BELFAST, Northern Ireland, March 24, 2016 /PRNewswire/ --
The significant under representation of women at executive level in Northern Ireland's public sector was the focus of a three year research project (funded by OFMDFM) recently completed by the Ulster University Business School. During the comprehensive three stage study, data was collected from 143 organisations across the public sector, over 3,180 survey responses were analysed and 100+ in-depth interviews with current and aspiring executives were carried out.
According to Professor Joan Ballantine, Ulster University Business School, 'the highly important, and sometimes contentious issue of gender equality within executive and non-executive director positions has received considerable attention in the private sector to date. However, substantially less is known about gender equality issues at executive levels of the public sector, including that of N.I.'
The findings of the research reveal a significant degree of gender inequality among N.I. executive positions, with males and females holding 70.8% and 29.2% of all positions respectively. Despite this, males perceive that the gender composition within their organisation is less of an issue than females.

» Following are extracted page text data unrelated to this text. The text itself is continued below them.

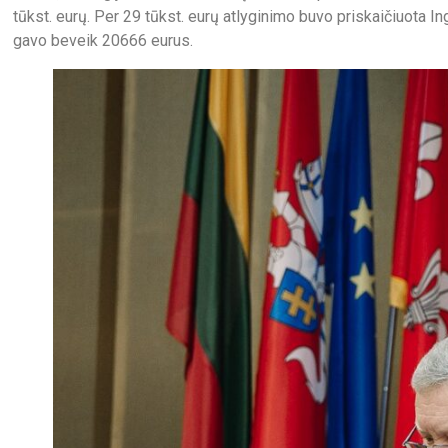
tūkst. eurų. Per 29 tūkst. eurų atlyginimo buvo priskaičiuota In
gavo beveik 20666 eurus.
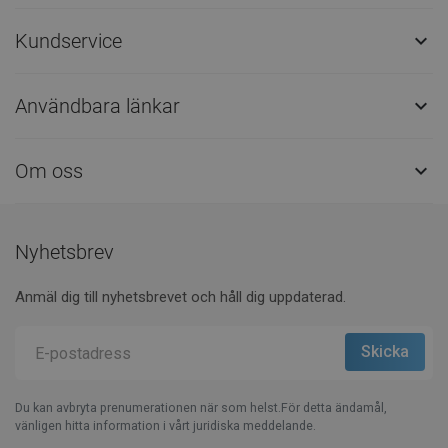
Kundservice

Användbara länkar

Om oss

Nyhetsbrev
Anmäl dig till nyhetsbrevet och håll dig uppdaterad.
Du kan avbryta prenumerationen när som helst.För detta ändamål,
vänligen hitta information i vårt juridiska meddelande.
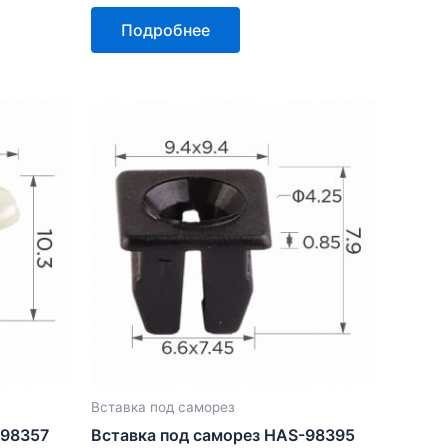
Оценка
0
Подробнее
из
5
Вставка под саморез
-98357
Вставка под саморез HAS-98395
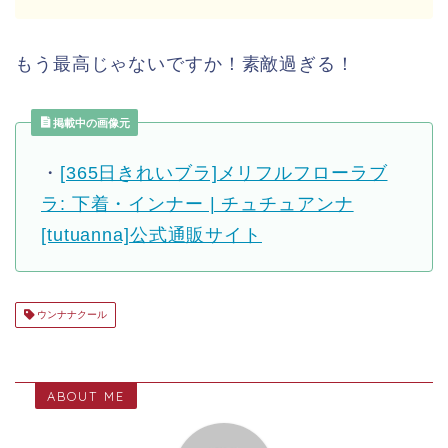
もう最高じゃないですか！素敵過ぎる！
掲載中の画像元
・
[365日きれいブラ]メリフルフローラブ
ラ: 下着・インナー | チュチュアンナ
[tutuanna]公式通販サイト
ウンナナクール
ABOUT ME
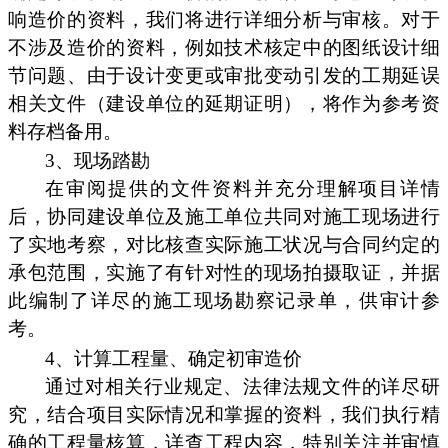
响造价的资料，我们将进行详细分析与审核。对于
不涉及造价的资料，例如技术核定中的图纸设计细
节问题、由于设计变更或审批变动引发的工期延误
相关文件（建设单位的延期证明），将作为参考资
料存档备用。
3、现场踏勘
在审阅提供的文件资料并充分理解项目详情
后，协同建设单位及施工单位共同对施工现场进行
了实地考察，对比核查实际施工状况与合同约定的
承包范围，实施了有针对性的现场拍摄取证，并据
此编制了详尽的施工现场勘察记录单，供审计参
考。
4、计算工程量、确定初审造价
通过对相关行业规定、法律法规文件的详尽研
究，结合项目实际情况和掌握的资料，我们执行精
确的工程量核算，详查工程内容，特别关注并审慎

The study also identified large numbers of well-qualified females opting out of career progression to senior levels due to caring responsibilities for dependents, a long hours culture, an unsupportive work environment and a lack of flexible work arrangements. In addition, females also highlighted a range of barriers hindering their career progression including poor work life balance, exclusion from informal communication networks, a lack of awareness of organisational politics, few opportunities to work on challenging assignments and colleagues' negative reactions to flexible work arrangements.

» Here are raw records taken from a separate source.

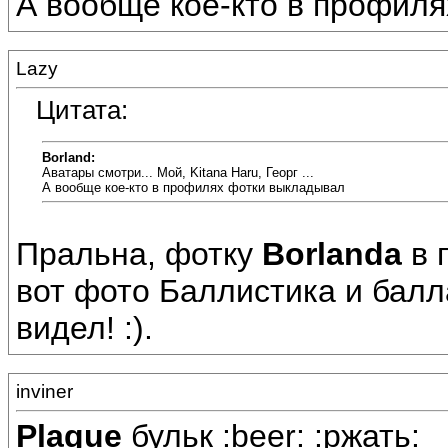
А вообще кое-кто в профиля
Lazy
Цитата:
Borland:
Аватары смотри... Мой, Kitana Haru, Георг ...
А вообще кое-кто в профилях фотки выкладывал
Пральна, фотку
Borlandа
в 
вот фото Баллистика и балл
видел! :).
inviner
Plague
бульк :beer: :ржать:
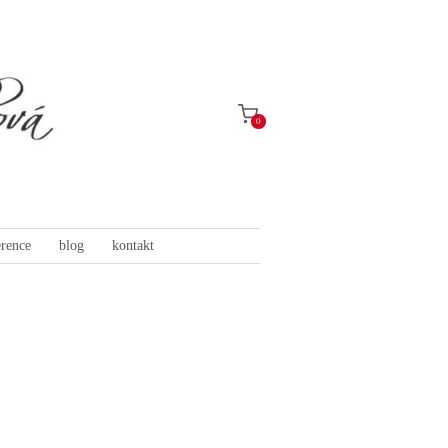
0
erence
blog
kontakt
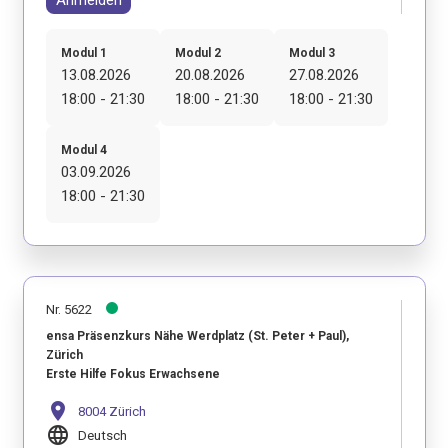
Anmelden
Modul 1
Modul 2
Modul 3
13.08.2026
20.08.2026
27.08.2026
18:00 - 21:30
18:00 - 21:30
18:00 - 21:30
Modul 4
03.09.2026
18:00 - 21:30
Nr. 5622
ensa Präsenzkurs Nähe Werdplatz (St. Peter + Paul),
Zürich
Erste Hilfe Fokus Erwachsene
location_on
8004 Zürich
language
Deutsch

A number of females interviewed suggested that while there has been a decline in the influence of the 'old boys' network' in N.I., there is still a macho, male dominated culture in some parts of the public sector. There is also a perception that female stereotyping exists at senior levels with females having to perform much better and continually prove themselves when compared to males.
While more work clearly needs to be done in terms of improving gender equality at senior levels of the N.I. public sector, a number of best practice cases were identified within Health, Education and Local Government.
Based on the findings, twelve recommendations have been identified and categorised under four key headings, namely strategic, policy, process and data analysis. Highlights include the implementation of targets for gender equality at senior levels; the identification of a Gender Champion at senior management level; the establishment of an Academy for developing professional executives/managers across the NI public sector; the development of a gender inclusive culture at organisations' senior management level; linking performance appraisal more clearly to career development; and ensuring that data on gender equality is regularly collected, analysed and published by OFMDFM.